When you D&L, you are creating all new areas, and potentially new assignments of objects to areas, so you get any RPB changes for free, so to speak. So their urgency shouldn't be a factor. If the changes are desirable (i.e. they could improve post-D&L caching efficiency without causing excessive record fragmentation), make them a part of your approach.
The principal objective is performance
Note that it was 'allowed' to dump by the primary index and I know that the time can be shortened a lot using a table scan.
It is important to know the desired outcome because it constrains the possible approaches to dumping data. And in this case it means you must optimize not only D&L duration but also post-D&L application performance.
A table-scan (no index) dump just follows the table's cluster chain and dumps the data in the order that it is found. This means it won't reorganize the data, i.e. reduce logical scatter or record fragmentation. Similarly, a multi-threaded dump of a table won't physically organize records in order of the dump index, so it may not yield the best post-D&L performance either.
at present it is a struggle to get each day's work done in a day.
I think this requires more analysis. A D&L can often provide a performance boost, at least for some period of time, but it won't cure all ills. Things to consider:
- Do you understand the bottlenecks in the current prod environment?
- Is the I/O subsystem up to snuff?
- BI and AI tuned?
- DB broker parameters tuned appropriately? Are there parameters not currently in use that could provide benefit?

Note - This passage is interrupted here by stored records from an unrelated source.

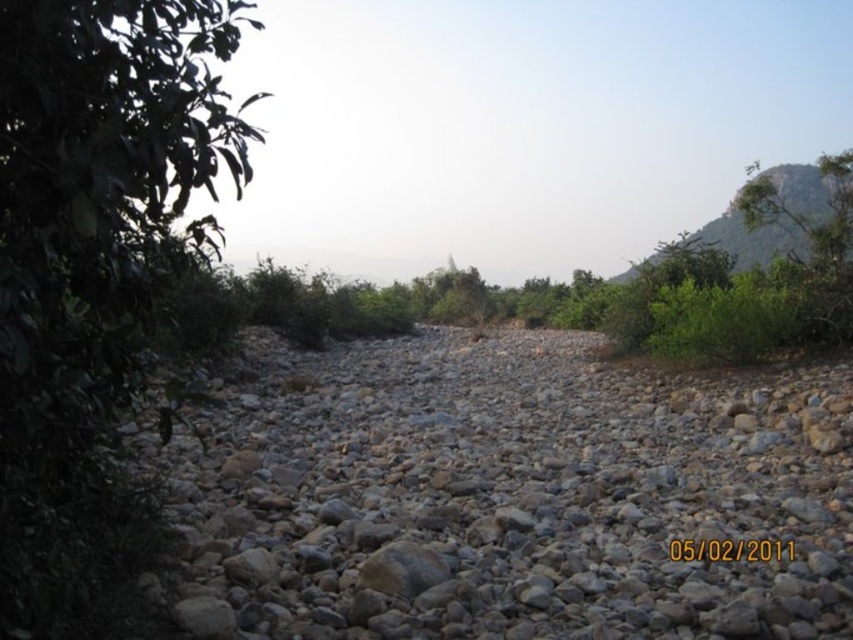 You are a hiker who wants to cross the dry riverbed. You see the gray rough gravel at center and the green leafy tree at upper right. Which object is closer to you, and why?

The gray rough gravel at center is closer to you because it is smaller than the green leafy tree at upper right, which means the tree is farther away.

You are standing in the dry riverbed and see the green leafy tree at left and the green leafy tree at upper right. Which tree is closer to you?

The green leafy tree at left is closer to you because it is in front of the green leafy tree at upper right. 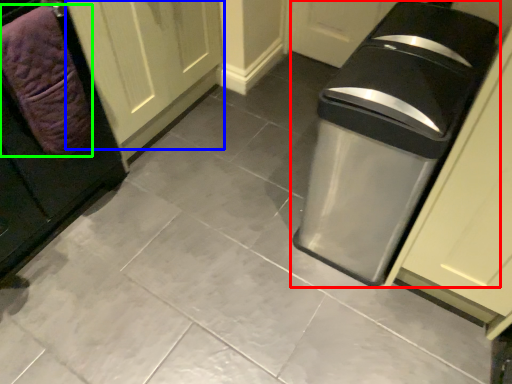 Question: Which is nearer to the waste container (highlighted by a red box)? door (highlighted by a blue box) or blanket (highlighted by a green box).

Choices:
 (A) door
 (B) blanket

Answer: (B) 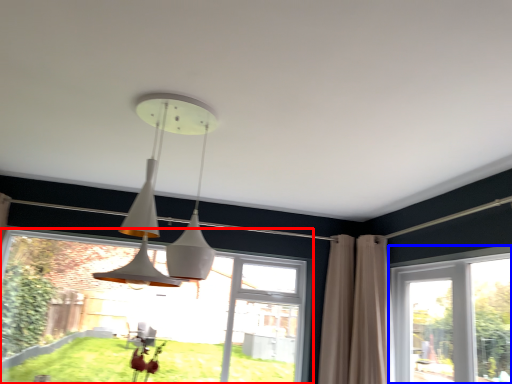 Question: Which object appears closest to the camera in this image, window (highlighted by a red box) or window (highlighted by a blue box)?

- Client startup parameters tuned? Are they TCP clients or self-service, or a mix? SQL also?
- OS resources sufficient and used to best effect?
- Do you have full CRUD stats for tables and indexes?
- Is there evidence of application issues that could be causing performance issues, that you have to work around? E.g.:
- heavy reads of a small control table (possible LRU latch contention)
- possible solutions:
- assign table and index(es) to Alternate Buffer Pool
- add -lruskips 100 (requires 10.2B06+)
- extremely heavy reads of a larger table (possibly badly-written or poorly-bracketed queries, wrong USE-INDEX, missing index)
- possible solutions (likely requires app vendor involvement):
- rewrite the queries
- add index(es) to improve bracketing
- majority of reads of a large, heavily-read table use the non-primary index
- possible solution: alter your dump strategy to dump via the most-used index
- overnight read-only reports that do heavy reads and pollute the buffer pool, impacting application client performance the next day until the cache warms up again
- possible solution: if possible, have the client use private read-only buffers, either programmatically or via startup parameter; won't make the reporting client any faster but will benefit other users of the buffer pool
- Do you have metrics from promon/VSTs that could indicate bottlenecks to be addressed
- e.g. empty BI buffer waits, buffers flushed at checkpoint, low logical-to-physical read ratio, high latch naps, etc.
- do you see temporal patterns in the data? (not just what the problems are but when they tend to occur)
- Are there missing background processes that are impacting performance?
- BIW, AIW, not enough APWs
- Other resource contention issues
- other workload on shared LUNs on a SAN
- are you getting all the I/O bandwidth you expect?
- other workload on the database server
- are there database clients or ancillary applications that can run on another server instead?
- other workload on the physical host
- if this is a VM, could the physical host be overprovisioned, misconfigured (e.g. wrong vNIC driver or memory config), or sharing resources for work on other VMs?
Obviously, most of these things won't be addressed with a D&L. But reading between the lines, it seems the
real work here is application performance optimization and the D&L is perceived as the means to that end. Certainly it can help if done well but the larger problem should be addressed holistically to achieve lasting and maximum benefit.